Every child can learn its basic rules. Every bungler can try it. And yet it requires within those unchanging small squares the production of a special species of master, not comparable to any other kind, men who have a singular gift for chess, geniuses of a particular kind, in whom vision, patience and technique function in just as precise divisions as they do in mathematicians, poets and musicians.
One artist who proclaimed the aesthetic qualities of chess was a moving force in the Dada movement, Marcel Duchamp. Duchamp achieved notoriety in 1917 through showing a urinal as an exhibition piece under the title Fountain. It symbolized his contempt for bourgeois art and was a pioneering exhibit in the revelation of everyday artefacts as objects d’art. But at this time chess was already on its way to taking over Duchamp’s life, eventually ruining his marriage. On his honeymoon, he analyzed chess problems until, it is said, one night, in a rage, his wife glued the pieces to the board. Later he abandoned art altogether for chess—competing for France in the chess Olympiads. He had a unique perspective of both the artistic and the chess worlds. “From my close contact with artists and chess players I have come to the conclusion that while all artists are not chess players, all chess players are artists.”

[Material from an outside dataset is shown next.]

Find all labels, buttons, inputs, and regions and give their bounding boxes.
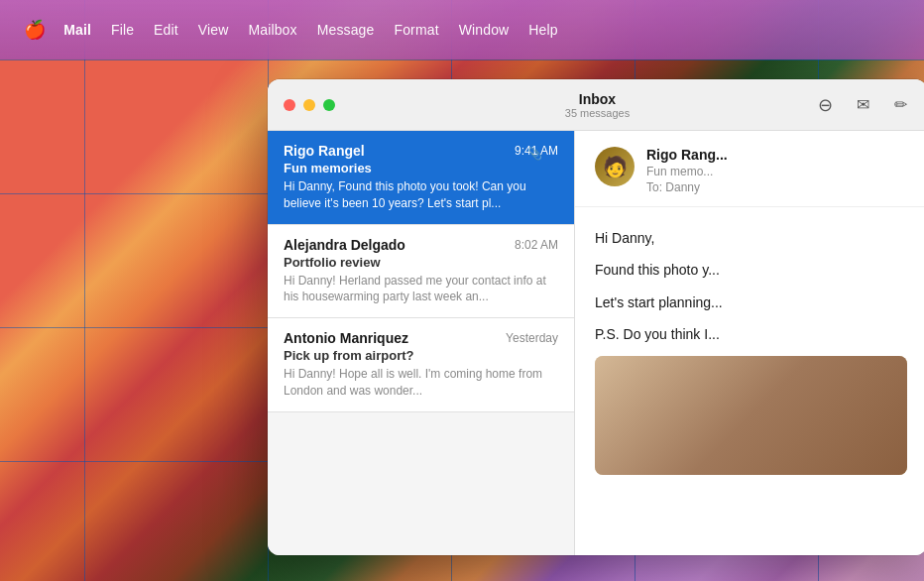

Of course, creativity is a necessary but not a sufficient condition for high achievement at the game. Just as professional musicians have to practice continuously, so chess professionals need constant study. They must be abreast of the latest opening innovations. They must plow through the games of their peers. They are always topping up their mental store of patterns, improving their judgment and deepening their feel for various types of position. They also need constant competition in order to remain battle sharp.
Along with artistic vision, memory is a vital ingredient in the chess player’s makeup. And all world-class chess players have shown an astounding ability to recollect games. Fischer’s total recall struck even fellow professionals with awe.
However, a chess player’s memory is of a particular kind. During World War II,
a Dutch chess master and psychologist, Adrian de Groot, made a breakthrough in our understanding of the chess mind. De Groot conducted a series of experiments in which he showed a variety of chess positions to a variety of players, from the expert to the beginner. They were exposed to these positions for just a few seconds, after which they were given a chess set and asked to reconstruct them. Their ability to do so correlated closely with the strength of their chess. Max Euwe, who took part in these tests, never failed to place each piece correctly.
De Groot showed his subjects typical chess positions such as one might come across during a typical game. Later, psychologists widened his experiment by conducting similar tests with randomly placed pieces. The results were intriguing. When the pieces were positioned arbitrarily, the expert performed no better in reproducing the board than the beginner. What the expert could do was recognize regular patterns of pieces. Thus, after the castling maneuver on the king’s side of the board—when the king moves to the knight square and the rook leaps over it—white will routinely have several pieces on certain squares (for instance, the king on the gl square, a rook on fl, and pawns on the f2, g2, and h2 squares). A chess player needs almost no time to absorb such a familiar cluster of pieces. Such clusters can be regarded as akin to phonemes in language; they are the game’s basic building blocks. The top chess masters can instantly make out thousands of such clusters.
Just as some people have an affinity for language, some will also have a natural aptitude for pattern recognition and retention, which is then enlarged by study—perhaps physically expanding the relevant area of the brain itself, as tests have shown happens to London taxi drivers who have to memorize all London streets to gain a license.